PROBLEM TO SOLVE:
Omit all pictures and transcribe only the lines in the entries below that run from the line with "Life Beyond Academia" through the line with "e risk of pregnancy.".

DATA TO EXAMINE:
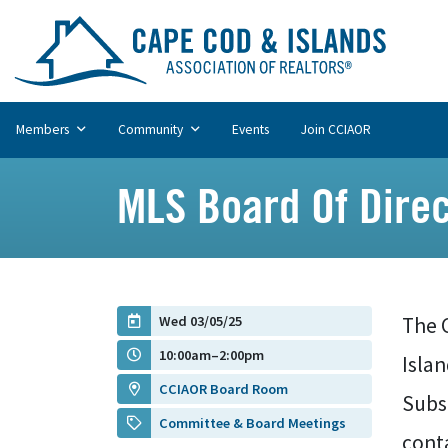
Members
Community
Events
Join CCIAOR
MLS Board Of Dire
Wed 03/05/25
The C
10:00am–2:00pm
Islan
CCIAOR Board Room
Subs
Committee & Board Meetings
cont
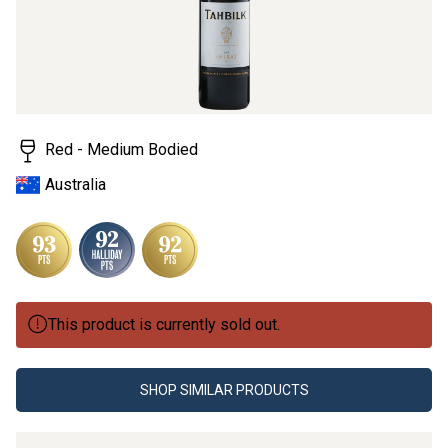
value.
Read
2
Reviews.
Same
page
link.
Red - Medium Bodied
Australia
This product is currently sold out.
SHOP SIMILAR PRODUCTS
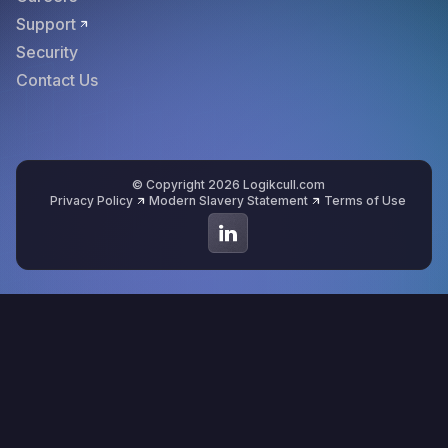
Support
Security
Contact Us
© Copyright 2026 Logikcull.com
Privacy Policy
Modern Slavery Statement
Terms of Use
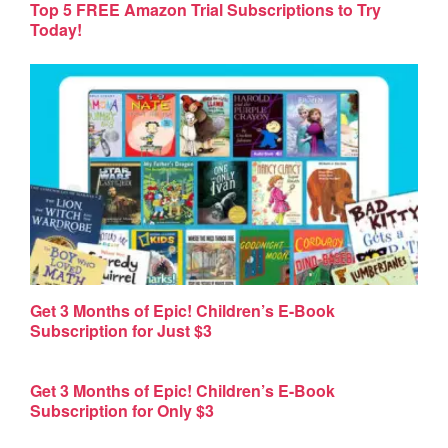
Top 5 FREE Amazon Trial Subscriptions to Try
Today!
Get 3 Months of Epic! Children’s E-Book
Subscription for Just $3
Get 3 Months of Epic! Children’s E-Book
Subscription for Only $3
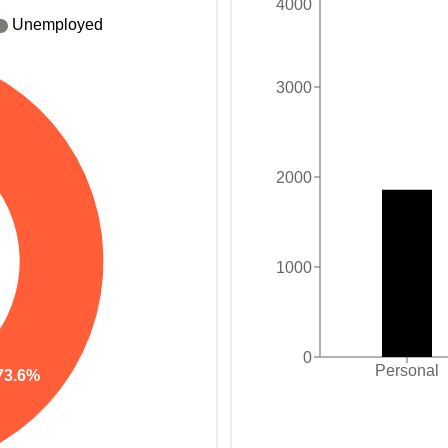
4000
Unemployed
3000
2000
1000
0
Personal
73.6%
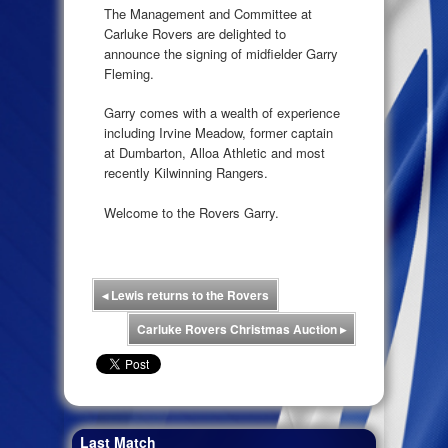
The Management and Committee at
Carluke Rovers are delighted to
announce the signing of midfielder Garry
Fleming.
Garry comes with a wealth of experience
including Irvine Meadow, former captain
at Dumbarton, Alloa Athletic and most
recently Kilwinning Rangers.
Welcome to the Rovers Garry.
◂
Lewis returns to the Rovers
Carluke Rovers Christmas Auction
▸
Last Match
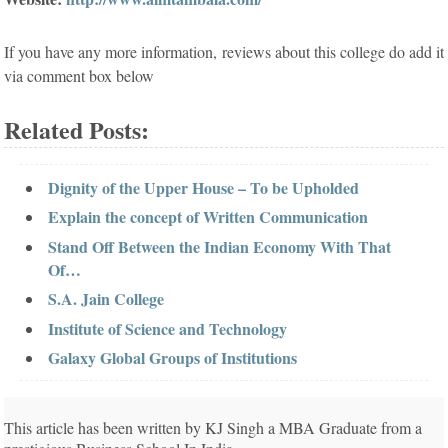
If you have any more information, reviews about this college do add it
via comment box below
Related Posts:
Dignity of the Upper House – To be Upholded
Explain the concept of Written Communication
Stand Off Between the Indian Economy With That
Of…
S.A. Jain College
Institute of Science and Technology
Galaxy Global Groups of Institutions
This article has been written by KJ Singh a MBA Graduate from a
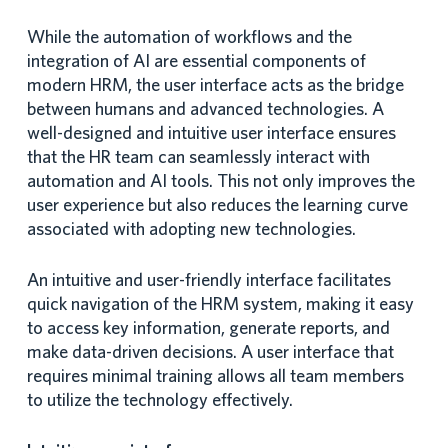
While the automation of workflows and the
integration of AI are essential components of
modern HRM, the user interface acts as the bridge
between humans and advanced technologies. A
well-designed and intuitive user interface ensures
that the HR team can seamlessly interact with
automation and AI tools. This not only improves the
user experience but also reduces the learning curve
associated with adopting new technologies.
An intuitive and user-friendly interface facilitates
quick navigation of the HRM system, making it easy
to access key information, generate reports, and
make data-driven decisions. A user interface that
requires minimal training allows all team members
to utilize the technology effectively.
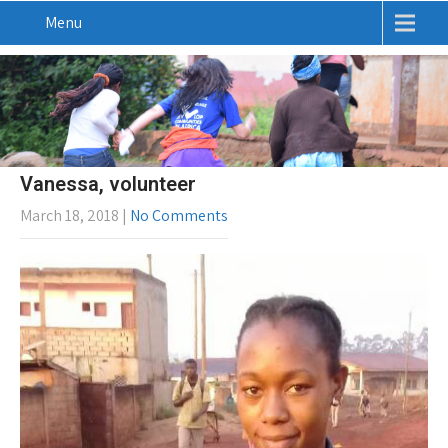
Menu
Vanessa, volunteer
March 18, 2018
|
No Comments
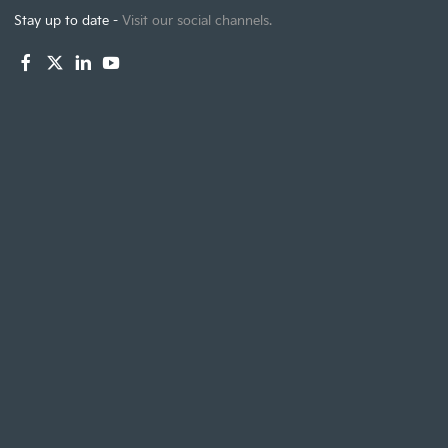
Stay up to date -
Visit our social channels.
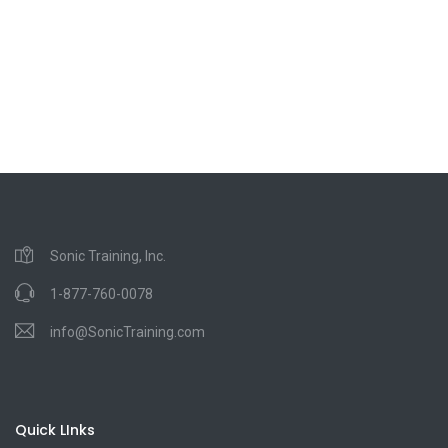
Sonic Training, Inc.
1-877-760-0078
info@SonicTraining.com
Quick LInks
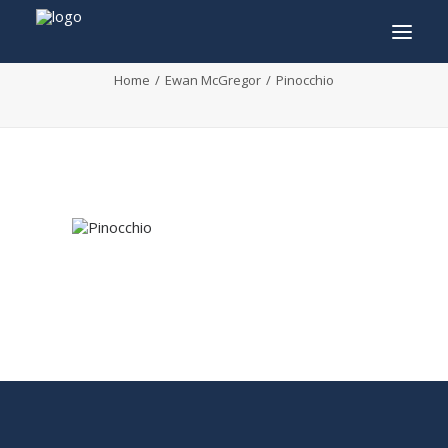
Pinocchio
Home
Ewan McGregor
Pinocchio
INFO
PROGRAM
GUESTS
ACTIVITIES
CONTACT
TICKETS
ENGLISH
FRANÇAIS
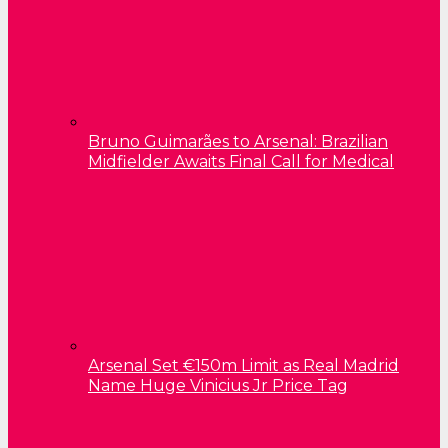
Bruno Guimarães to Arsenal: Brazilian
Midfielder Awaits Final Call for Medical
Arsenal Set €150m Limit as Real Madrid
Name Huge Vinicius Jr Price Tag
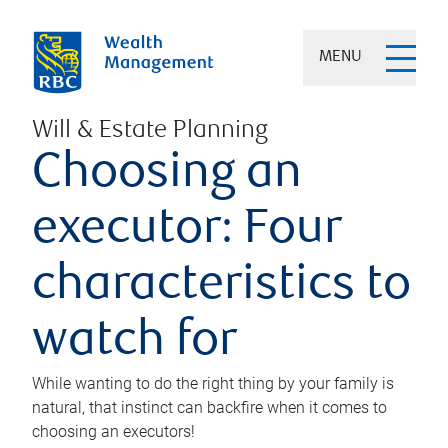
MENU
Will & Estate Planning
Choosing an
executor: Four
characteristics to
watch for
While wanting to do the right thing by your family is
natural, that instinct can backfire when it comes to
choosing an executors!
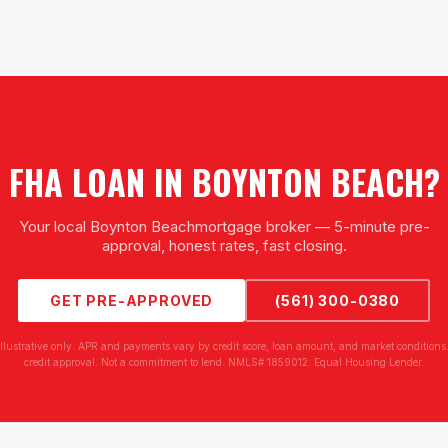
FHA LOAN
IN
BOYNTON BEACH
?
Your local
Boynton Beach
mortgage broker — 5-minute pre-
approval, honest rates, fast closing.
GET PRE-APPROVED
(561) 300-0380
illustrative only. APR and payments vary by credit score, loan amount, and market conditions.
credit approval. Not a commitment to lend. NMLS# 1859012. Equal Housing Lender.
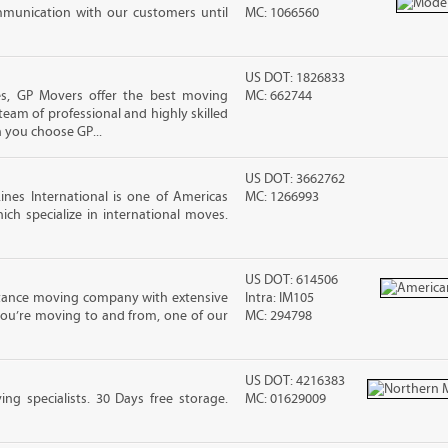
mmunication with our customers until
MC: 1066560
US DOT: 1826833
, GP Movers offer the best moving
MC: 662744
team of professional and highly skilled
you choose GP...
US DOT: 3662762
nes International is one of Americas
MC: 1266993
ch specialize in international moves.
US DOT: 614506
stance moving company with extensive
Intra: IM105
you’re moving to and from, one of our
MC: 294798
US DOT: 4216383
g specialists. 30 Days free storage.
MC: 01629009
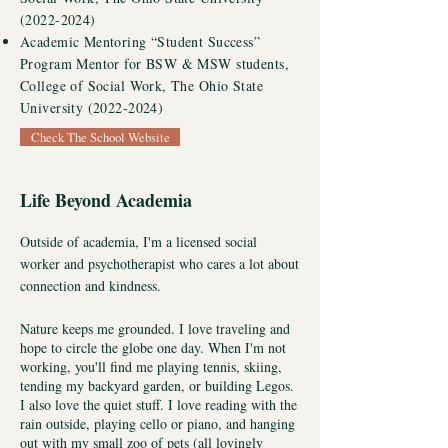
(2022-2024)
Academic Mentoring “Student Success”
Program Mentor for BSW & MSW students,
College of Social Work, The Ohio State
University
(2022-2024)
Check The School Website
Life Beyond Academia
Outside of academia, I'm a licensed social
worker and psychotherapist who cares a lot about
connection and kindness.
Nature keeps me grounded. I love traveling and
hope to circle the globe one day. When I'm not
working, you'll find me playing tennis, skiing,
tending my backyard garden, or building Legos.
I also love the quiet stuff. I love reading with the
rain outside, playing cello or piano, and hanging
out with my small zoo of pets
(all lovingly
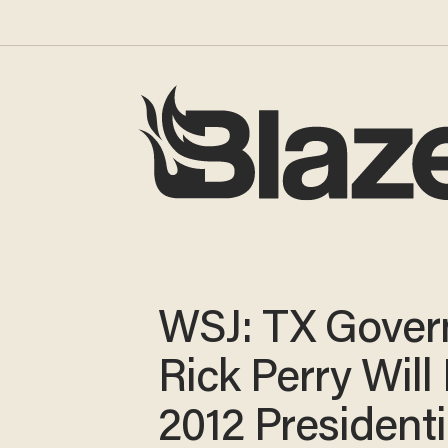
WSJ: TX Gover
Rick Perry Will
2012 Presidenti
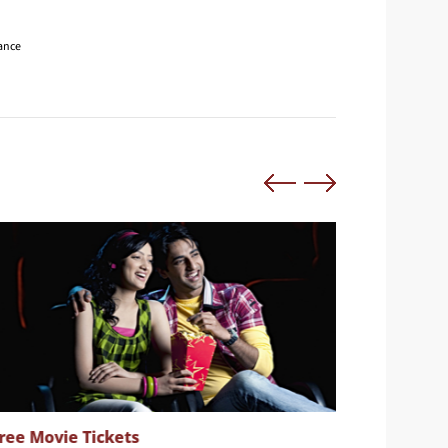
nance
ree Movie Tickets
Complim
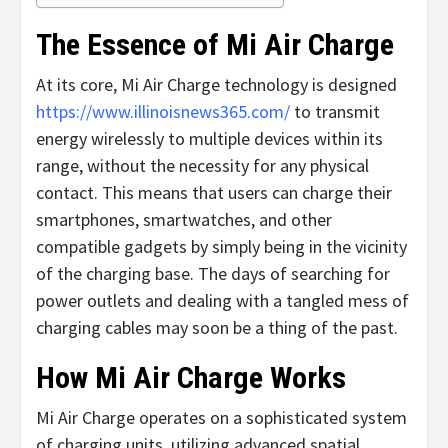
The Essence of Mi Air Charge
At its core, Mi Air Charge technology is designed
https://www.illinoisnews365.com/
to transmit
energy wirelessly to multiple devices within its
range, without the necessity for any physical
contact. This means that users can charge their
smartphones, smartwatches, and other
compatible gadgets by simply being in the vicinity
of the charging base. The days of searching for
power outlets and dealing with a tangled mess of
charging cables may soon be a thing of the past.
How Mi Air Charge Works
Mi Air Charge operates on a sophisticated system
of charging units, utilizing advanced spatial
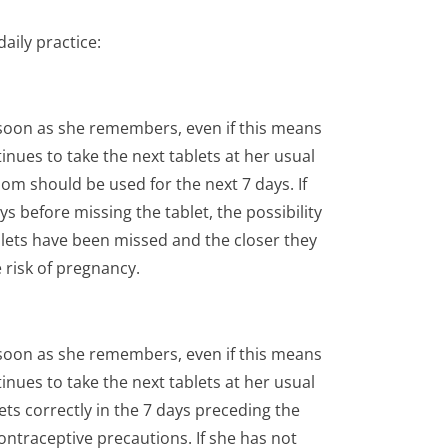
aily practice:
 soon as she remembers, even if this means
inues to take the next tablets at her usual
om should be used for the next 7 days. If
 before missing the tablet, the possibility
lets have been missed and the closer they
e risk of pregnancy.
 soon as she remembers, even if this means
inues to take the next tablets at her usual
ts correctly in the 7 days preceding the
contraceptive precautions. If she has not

ANSWER SECTION:
Life Beyond Academia
Outside of academia, I'm a licensed social
worker and psychotherapist who cares a lot about
connection and kindness.
Nature keeps me grounded. I love traveling and
hope to circle the globe one day. When I'm not
working, you'll find me playing tennis, skiing,
tending my backyard garden, or building Legos.
I also love the quiet stuff. I love reading with the
rain outside, playing cello or piano, and hanging
out with my small zoo of pets
(all lovingly
WSJ: TX Gover
Rick Perry Will
2012 Presidenti
nance
ree Movie Tickets
Complim
The Essence of Mi Air Charge
At its core, Mi Air Charge technology is designed
https://www.illinoisnews365.com/
to transmit
energy wirelessly to multiple devices within its
range, without the necessity for any physical
contact. This means that users can charge their
smartphones, smartwatches, and other
compatible gadgets by simply being in the vicinity
of the charging base. The days of searching for
power outlets and dealing with a tangled mess of
charging cables may soon be a thing of the past.
How Mi Air Charge Works
Mi Air Charge operates on a sophisticated system
of charging units, utilizing advanced spatial
aily practice:
 soon as she remembers, even if this means
inues to take the next tablets at her usual
om should be used for the next 7 days. If
 before missing the tablet, the possibility
lets have been missed and the closer they
e risk of pregnancy.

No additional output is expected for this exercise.